Make sense of that based on historical evidence.

The 1920s.
 
That money is in the same place it has been for the last few years, sitting in cash reserves and going nowhere.

This recession will lie squarely in the hands of big-business, once again. They refuse to spend their money on new ventures or their employees.

My God- I have never seen someone speak on a subject that they are so categorically unqualified to speak on

Read the article and try to learn something. We are headed for 3% growth or more, finally, mostly BECAUSE businesses are investing and spending money. Durable goods orders are at decades long highs and have remained there for more than 14 months.

Wages are increasing, finally.

It’s more likely that we have a recession due to some crazed leftie taking Maxine Water’s que and attempting to kill Trump, than it is due to corporations not spending.

https://www.google.com/amp/s/www.marketwatch.com/amp/story/guid/747CCF84-7628-11E8-BB86-C86DAFB3B4C6
 
I don't know who's wages are going up, but my total compensation could be headed in the opposite direction depending on Congress.....
 
The US feels overvalued from a fundamental P/E ratio standpoint to me, but that’s not to say there isn’t money to be made.

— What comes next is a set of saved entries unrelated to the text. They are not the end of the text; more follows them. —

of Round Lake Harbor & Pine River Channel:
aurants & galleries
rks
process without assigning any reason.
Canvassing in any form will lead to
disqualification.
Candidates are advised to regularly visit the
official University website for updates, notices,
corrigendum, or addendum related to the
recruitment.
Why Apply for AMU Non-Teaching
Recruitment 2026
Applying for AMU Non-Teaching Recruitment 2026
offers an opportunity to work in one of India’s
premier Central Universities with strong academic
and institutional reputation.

Could be the new normal. The down action earlier in the year was legit. We’re due for a down year in the US for sure.
 
$300B in overseas cash was brought back to the US in Q1 alone. A US record.

Things are terrible!

primary-income-chart.jpg
 
That money is in the same place it has been for the last few years, sitting in cash reserves and going nowhere.

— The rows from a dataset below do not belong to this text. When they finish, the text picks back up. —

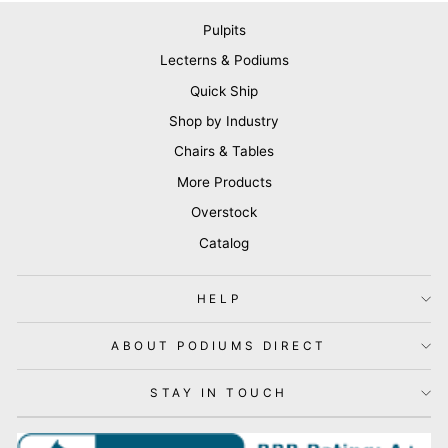
Pulpits
Lecterns & Podiums
Quick Ship
Shop by Industry
Chairs & Tables
More Products
Overstock
Catalog
HELP
ABOUT PODIUMS DIRECT
STAY IN TOUCH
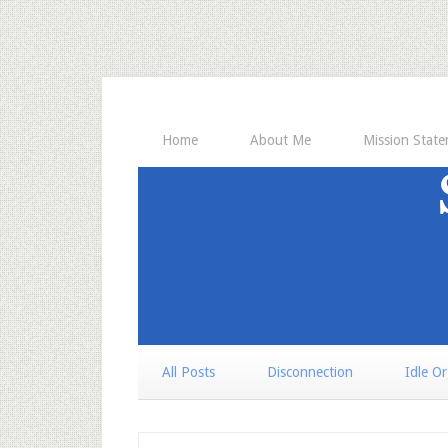
Home
About Me
Mission Stat
All Posts
Disconnection
Idle O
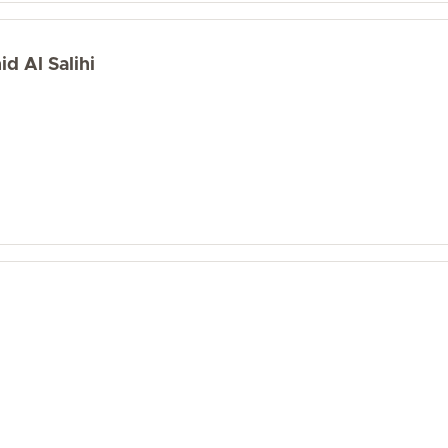
d Al Salihi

This recession will lie squarely in the hands of big-business, once again. They refuse to spend their money on new ventures or their employees.

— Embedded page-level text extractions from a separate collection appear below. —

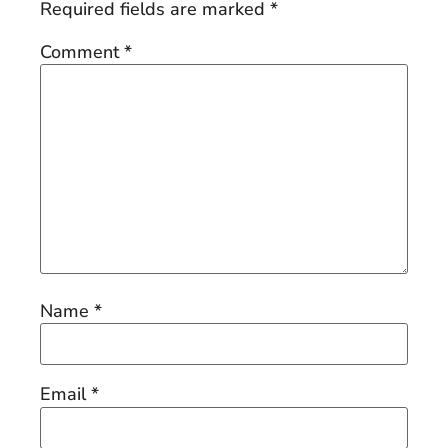
Required fields are marked
*
Comment
*
Name
*
Email
*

Cash reserves are down 300 billion since the first of the year according to FRED.
 
Cash asset holdings 1985: 209 billion
Cash asset holdings 2008: 320 billion
Cash asset holdings 2010: 1.2 trillion
Cash asset holdings 2016: 2.9 trillion
Cash asset holdings 2018: 2.2 trillion

50% rise from Reagan to Obama (23 years)
900% rise during Obama's term (8 years)
25% drop during Trump's term (2 years)


Thoughts?
 
So, wages and investing are just starting to move upwards? After all of the obscene amounts of money that have been dumped into the economy in the last 10 years? After a huge tax benefit that essentially dumped another huge amount of cash into the economy?

They better be going up. It is about damn time they went up. But, we're still in the "we'll see" phase.
 
So, wages and investing are just starting to move upwards? After all of the obscene amounts of money that have been dumped into the economy in the last 10 years? After a huge tax benefit that essentially dumped another huge amount of cash into the economy?

They better be going up. It is about damn time they went up. But, we're still in the "we'll see" phase.

Agreed. Tax breaks get people to spend money. A 900% increase in cash surplus and never broke 3% GDO? That makes no sense, which is my point. There are no market fundamentals left to be able to predict anything
 
Also, 10-2 might be down because SS came out and said they were ahead of expected on becoming insolvent. The federal government is going to have to start paying that money back instead of robbing more to pay bills.
 
Agreed. Tax breaks get people to spend money. A 900% increase in cash surplus and never broke 3% GDO? That makes no sense, which is my point. There are no market fundamentals left to be able to predict anything
It makes sense to me... financials for investors are more important than paying employees or coming up with new ideas.

Is Peak Capitalism a thing?
 
https://www.marketwatch.com/story/t...ion-the-godfather-won-best-picture-2018-08-06

Talk about the dog days! The Dow Jones Industrial Average registered a dubious distinction at the closing bell Monday, despite its attempt at a rally.

The blue-chip benchmark failed to move 10% above the closing low hit earlier in the year, and with that has now spent the longest period in correction territory, 124 trading sessions, since the 130-session stint the benchmark spent in correction back in 1973, according to Dow Jones Market Data
.

Great bump.
 
$SPY chart looks aight to me. Don't fight the tape. Higher high than the Feb & Mar bounce ups in July and the continuation we didn't get in Jun.